▶ [Aim of the task] Word for word, output the data, with none of its pictures.

═════ Dataset content ═════

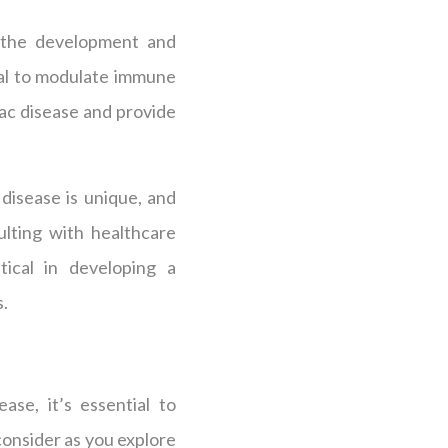
 the development and
ial to modulate immune
iac disease and provide
disease is unique, and
lting with healthcare
tical in developing a
s.
ase, it’s essential to
consider as you explore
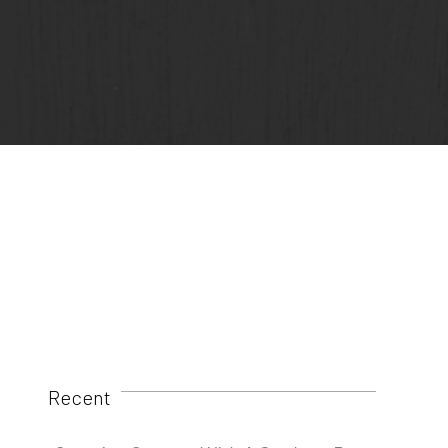
Recent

═════

▶ [Output for this task]
 the development and
ial to modulate immune
iac disease and provide
disease is unique, and
lting with healthcare
tical in developing a
s.
ase, it’s essential to
consider as you explore
Recent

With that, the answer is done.